Extracted records:
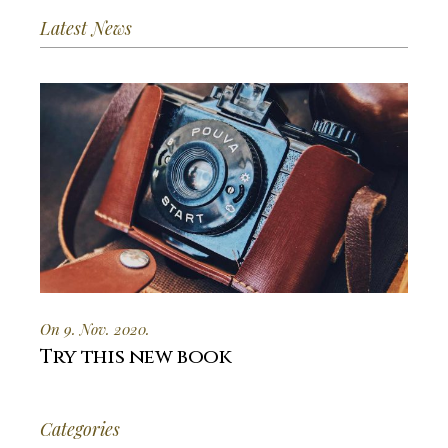
Latest News
On 9. Nov. 2020.
Try this new book
Categories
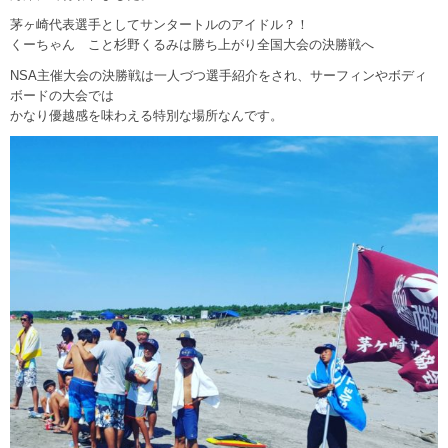
茅ヶ崎代表選手としてサンタートルのアイドル？！
くーちゃん こと杉野くるみは勝ち上がり全国大会の決勝戦へ
NSA主催大会の決勝戦は一人づつ選手紹介をされ、サーフィンやボディ
ボードの大会では
かなり優越感を味わえる特別な場所なんです。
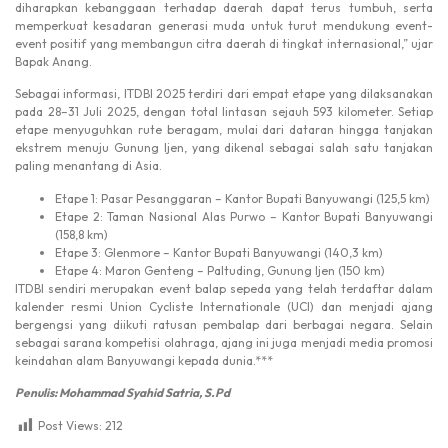
diharapkan kebanggaan terhadap daerah dapat terus tumbuh, serta
memperkuat kesadaran generasi muda untuk turut mendukung event-
event positif yang membangun citra daerah di tingkat internasional,” ujar
Bapak Anang.
Sebagai informasi, ITDBI 2025 terdiri dari empat etape yang dilaksanakan
pada 28–31 Juli 2025, dengan total lintasan sejauh 593 kilometer. Setiap
etape menyuguhkan rute beragam, mulai dari dataran hingga tanjakan
ekstrem menuju Gunung Ijen, yang dikenal sebagai salah satu tanjakan
paling menantang di Asia.
Etape 1: Pasar Pesanggaran – Kantor Bupati Banyuwangi (125,5 km)
Etape 2: Taman Nasional Alas Purwo – Kantor Bupati Banyuwangi
(158,8 km)
Etape 3: Glenmore – Kantor Bupati Banyuwangi (140,3 km)
Etape 4: Maron Genteng – Paltuding, Gunung Ijen (150 km)
ITDBI sendiri merupakan event balap sepeda yang telah terdaftar dalam
kalender resmi Union Cycliste Internationale (UCI) dan menjadi ajang
bergengsi yang diikuti ratusan pembalap dari berbagai negara. Selain
sebagai sarana kompetisi olahraga, ajang ini juga menjadi media promosi
keindahan alam Banyuwangi kepada dunia.***
Penulis: Mohammad Syahid Satria, S.Pd
Post Views:
212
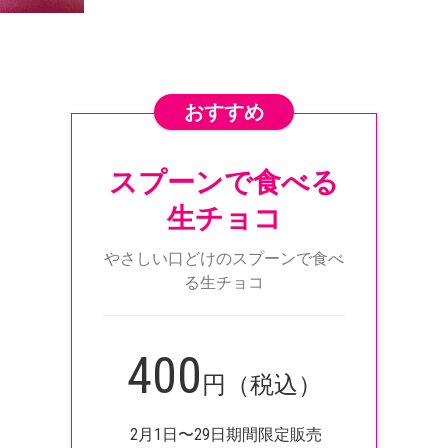
おすすめ
スプーンで食べる
生チョコ
やさしい口どけのスプーンで食べ
る生チョコ
400
円（税込）
2月1日〜29日期間限定販売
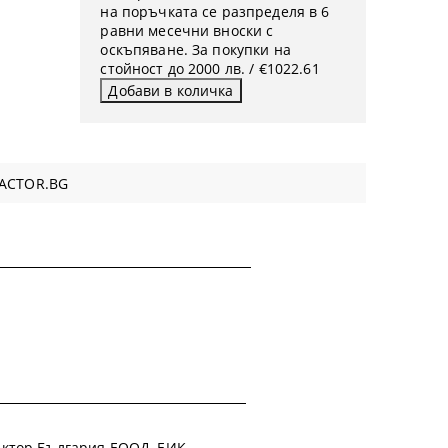
на поръчката се разпределя в 6
равни месечни вноски с
оскъпяване. За покупки на
стойност до 2000 лв. / €1022.61
ACTOR.BG
 Фактор България ЕООД, ЕИК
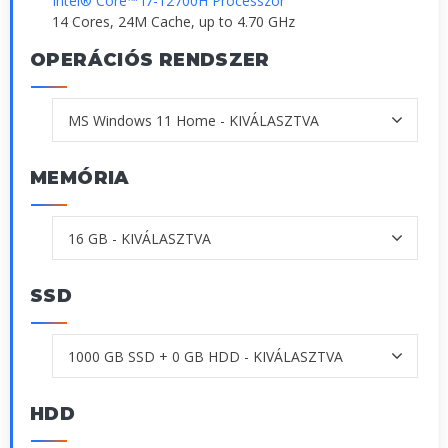
Intel® Core™ i7-12700H Processzor
14 Cores, 24M Cache, up to 4.70 GHz
OPERÁCIÓS RENDSZER
MEMÓRIA
SSD
HDD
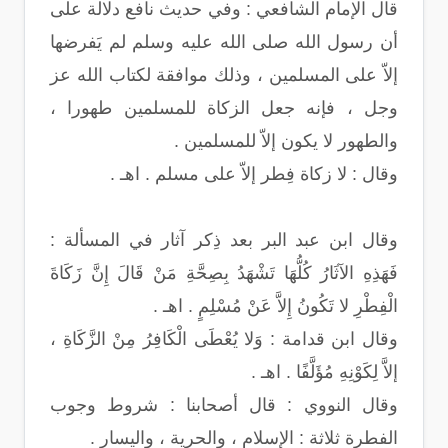
قال الإمام الشافعي : وفي حديث نافع دلالة على
أن رسول الله صلى الله عليه وسلم لم يَفرضها
إلاّ على المسلمين ، وذلك موافقة لكتاب الله عز
وجل ، فإنه جعل الزكاة للمسلمين طهورا ،
والطهور لا يكون إلاّ للمسلمين .
وقال : لا زكاة فِطر إلاّ على مسلم . اهـ .
وقال ابن عبد البر بعد ذِكر آثار في المسألة :
فَهَذِهِ الآثَارُ كُلُّهَا تَشْهَدُ بِصِحَّةِ مَنْ قَالَ إِنَّ زَكَاةَ
الْفِطْرِ لا تَكُونُ إِلاَّ عَنْ مُسْلِمٍ . اهـ .
وقال ابن قدامة : وَلا يُعْطَى الْكَافِرُ مِنْ الزَّكَاةِ ،
إلاَّ لِكَوْنِهِ مُؤَلَّفًا . اهـ .
وقال النووي : قال أصحابنا : شروط وجوب
الفطرة ثلاثة : الإسلام ، والحرية ، واليسار .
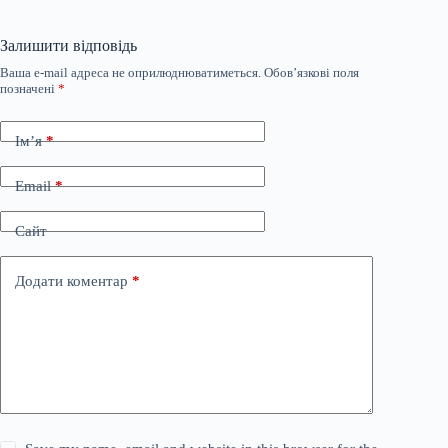
Залишити відповідь
Ваша e-mail адреса не оприлюднюватиметься.
Обов’язкові поля
позначені
*
Ім’я
*
Email
*
Сайт
Додати коментар
*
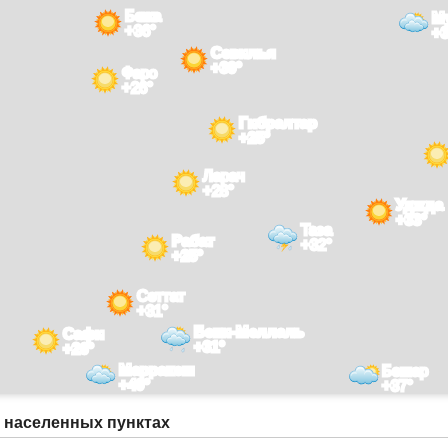
Бежа
М
+36°
+3
Севилья
+39°
Фаро
+26°
Гибралтар
+25°
Ларач
+28°
Уджда
+33°
Таза
Рабат
+32°
+25°
Сеттат
+31°
Бени-Меллаль
Сафи
+31°
+26°
Марракеш
Бешар
+40°
+37°
1 населенных пунктах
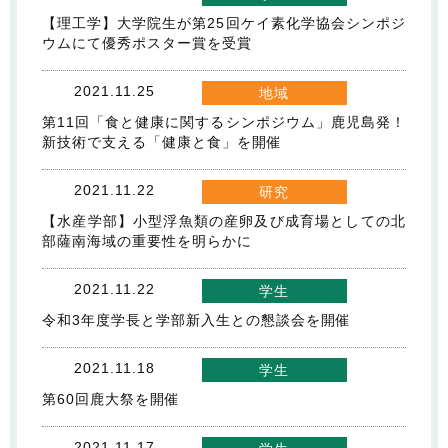
【理工学】大学院生が第25回ケイ素化学協会シンポジ
ウムにて優秀ポスター賞を受賞
2021.11.25
地域
第11回「食と健康に関するシンポジウム」鹿児島発！
新技術で支える「健康と食」を開催
2021.11.22
研究
【水産学部】小型浮魚類の産卵及び成育場としての北
部薩南海域の重要性を明らかに
2021.11.22
学生
令和3年度学長と学部新入生との懇談会を開催
2021.11.18
学生
第60回鹿大祭を開催
2021.11.17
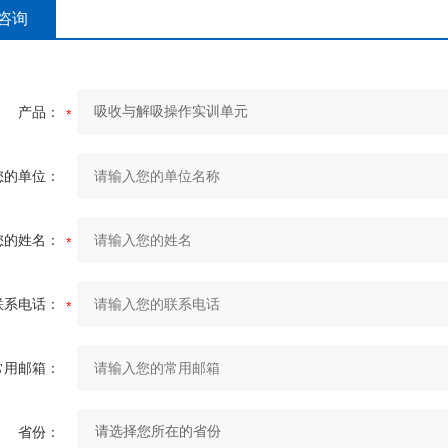
咨询
产品：
您的单位：
您的姓名：
联系电话：
常用邮箱：
省份：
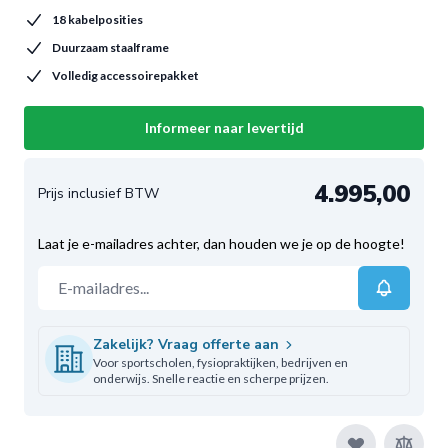
18 kabelposities
Duurzaam staalframe
Volledig accessoirepakket
Informeer naar levertijd
4.995,00
Laat je e-mailadres achter, dan houden we je op de hoogte!
E-mailadres
Zakelijk? Vraag offerte aan
Voor sportscholen, fysiopraktijken, bedrijven en
onderwijs. Snelle reactie en scherpe prijzen.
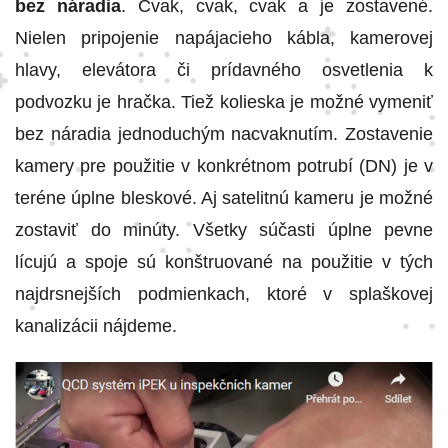
bez náradia
. Cvak, cvak, cvak a je zostavené.
Nielen pripojenie napájacieho kábla, kamerovej
hlavy, elevátora či prídavného osvetlenia k
podvozku je hračka. Tiež kolieska je možné vymeniť
bez náradia jednoduchým nacvaknutím. Zostavenie
kamery pre použitie v konkrétnom potrubí (DN) je v
teréne úplne bleskové. Aj satelitnú kameru je možné
zostaviť do minúty. Všetky súčasti úplne pevne
lícujú a spoje sú konštruované na použitie v tých
najdrsnejších podmienkach, ktoré v splaškovej
kanalizácii nájdeme.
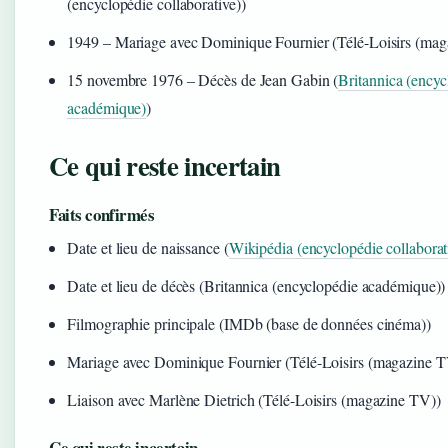
(encyclopédie collaborative))
1949
– Mariage avec Dominique Fournier (Télé-Loisirs (mag
15 novembre 1976
– Décès de Jean Gabin (
Britannica (encyc
académique)
)
Ce qui reste incertain
Faits confirmés
Date et lieu de naissance (
Wikipédia (encyclopédie collaborat
Date et lieu de décès (Britannica (encyclopédie académique))
Filmographie principale (IMDb (base de données cinéma))
Mariage avec Dominique Fournier (Télé-Loisirs (magazine T
Liaison avec Marlène Dietrich (Télé-Loisirs (magazine TV))
Ce qui reste incertain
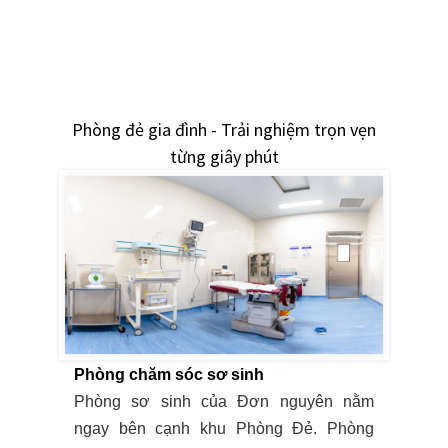
Phòng đẻ gia đình - Trải nghiệm trọn vẹn
từng giây phút
Phòng chăm sóc sơ sinh
Phòng sơ sinh của Đơn nguyên nằm
ngay bên cạnh khu Phòng Đẻ. Phòng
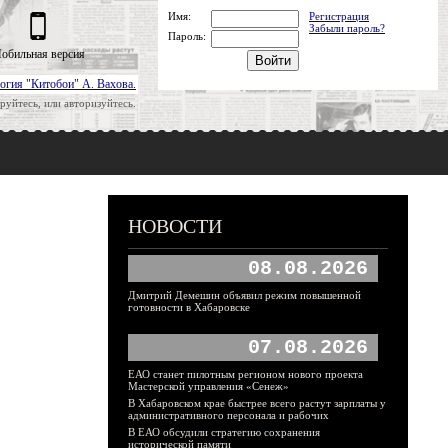
Имя:
Регистрация
Забыли пароль?
Пароль:
обильная версия
огия "Китобои" А. Вахова.
руйтесь, или авторизуйтесь.
НОВОСТИ
08.08.2026
Дмитрий Демешин объявил режим повышенной
готовности в Хабаровске
07.08.2026
ЕАО станет пилотным регионом нового проекта
Мастерской управления «Сенеж»
В Хабаровском крае быстрее всего растут зарплаты у
административного персонала и рабочих
В ЕАО обсудили стратегию сохранения
исторической памяти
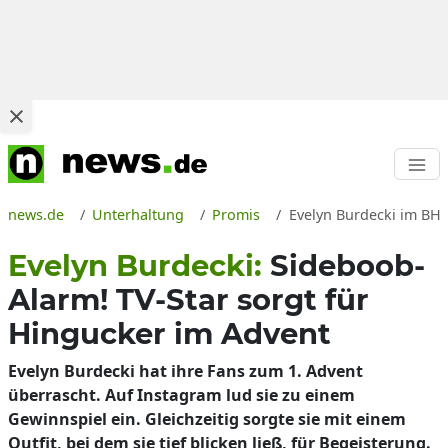
news.de
Unterhaltung
Promis
Evelyn Burdecki im BH, 
Evelyn Burdecki:
Sideboob-
Alarm! TV-Star sorgt für
Hingucker im Advent
Evelyn Burdecki hat ihre Fans zum 1. Advent
überrascht. Auf Instagram lud sie zu einem
Gewinnspiel ein. Gleichzeitig sorgte sie mit einem
Outfit, bei dem sie tief blicken ließ, für Begeisterung.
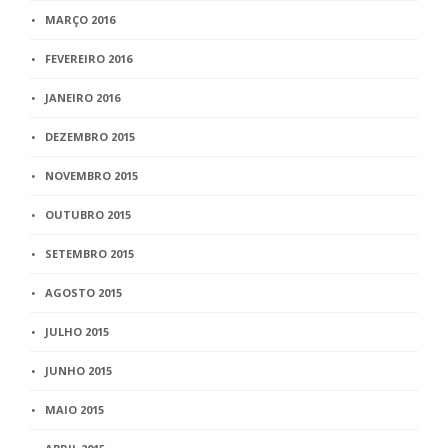
MARÇO 2016
FEVEREIRO 2016
JANEIRO 2016
DEZEMBRO 2015
NOVEMBRO 2015
OUTUBRO 2015
SETEMBRO 2015
AGOSTO 2015
JULHO 2015
JUNHO 2015
MAIO 2015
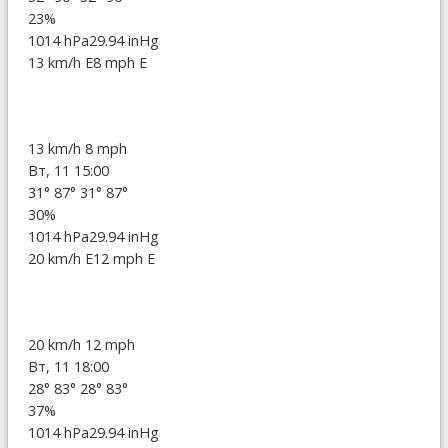
23%
1014 hPa
29.94 inHg
13 km/h E
8 mph E
13 km/h
8 mph
Вт, 11 15:00
31°
87°
31°
87°
30%
1014 hPa
29.94 inHg
20 km/h E
12 mph E
20 km/h
12 mph
Вт, 11 18:00
28°
83°
28°
83°
37%
1014 hPa
29.94 inHg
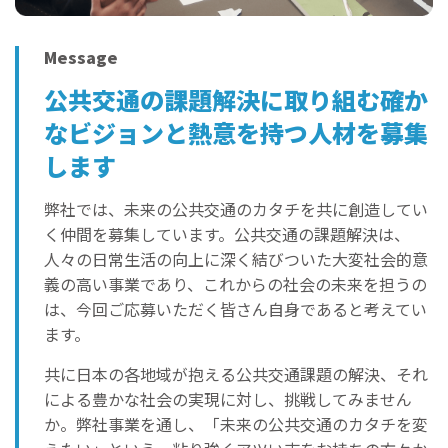
Message
公共交通の課題解決に取り組む
確か
なビジョンと熱意を持つ人材を
募集
します
弊社では、未来の公共交通のカタチを共に創造してい
く仲間を募集しています。公共交通の課題解決は、
人々の日常生活の向上に深く結びついた大変社会的意
義の高い事業であり、これからの社会の未来を担うの
は、今回ご応募いただく皆さん自身であると考えてい
ます。
共に日本の各地域が抱える公共交通課題の解決、それ
による豊かな社会の実現に対し、挑戦してみません
か。弊社事業を通し、「未来の公共交通のカタチを変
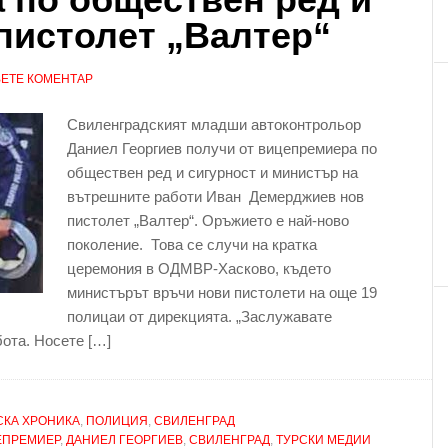
 пистолет „Валтер“
ЕТЕ КОМЕНТАР
Свиленградският младши автоконтрольор
Даниел Георгиев получи от вицепремиера по
обществен ред и сигурност и министър на
вътрешните работи Иван Демерджиев нов
пистолет „Валтер“. Оръжието е най-ново
поколение. Това се случи на кратка
церемония в ОДМВР-Хасково, където
министърът връчи нови пистолети на още 19
полицаи от дирекцията. „Заслужавате
ота. Носете […]
КА ХРОНИКА
,
ПОЛИЦИЯ
,
СВИЛЕНГРАД
ЕПРЕМИЕР
,
ДАНИЕЛ ГЕОРГИЕВ
,
СВИЛЕНГРАД
,
ТУРСКИ МЕДИИ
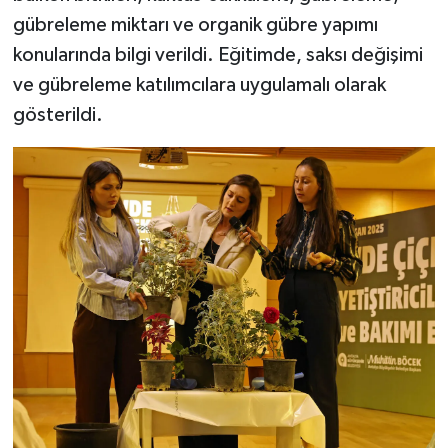
gübreleme miktarı ve organik gübre yapımı
konularında bilgi verildi. Eğitimde, saksı değişimi
ve gübreleme katılımcılara uygulamalı olarak
gösterildi.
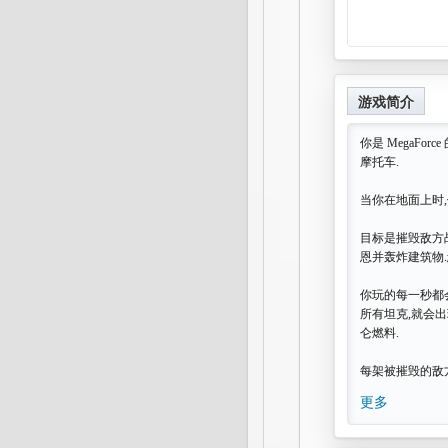
游戏简介
你是 MegaFo
摩托车.
当你在地面上时
目标是摧毁敌方
恩并轰炸建筑物.
你玩的每一秒都
所有坦克,就会出
仑燃料.
每架被摧毁的敌方战
更多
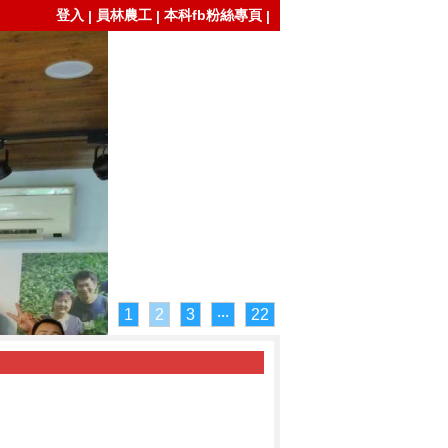
登入
員林農工
本科fb粉絲專頁
|
|
|
1
2
3
‧‧‧
22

Brief: The lines from the start of the data through the line that contains "ekstrem menuju Gunung" are to be returned exactly, please, with both ends included and every picture left out.

Answer space:
Latest News
On 9. Nov. 2020.
Try this new book
Categories
茅ヶ崎代表選手としてサンタートルのアイドル？！
くーちゃん こと杉野くるみは勝ち上がり全国大会の決勝戦へ
NSA主催大会の決勝戦は一人づつ選手紹介をされ、サーフィンやボディ
ボードの大会では
かなり優越感を味わえる特別な場所なんです。
diharapkan kebanggaan terhadap daerah dapat terus tumbuh, serta
memperkuat kesadaran generasi muda untuk turut mendukung event-
event positif yang membangun citra daerah di tingkat internasional,” ujar
Bapak Anang.
Sebagai informasi, ITDBI 2025 terdiri dari empat etape yang dilaksanakan
pada 28–31 Juli 2025, dengan total lintasan sejauh 593 kilometer. Setiap
etape menyuguhkan rute beragam, mulai dari dataran hingga tanjakan
ekstrem menuju Gunung Ijen, yang dikenal sebagai salah satu tanjakan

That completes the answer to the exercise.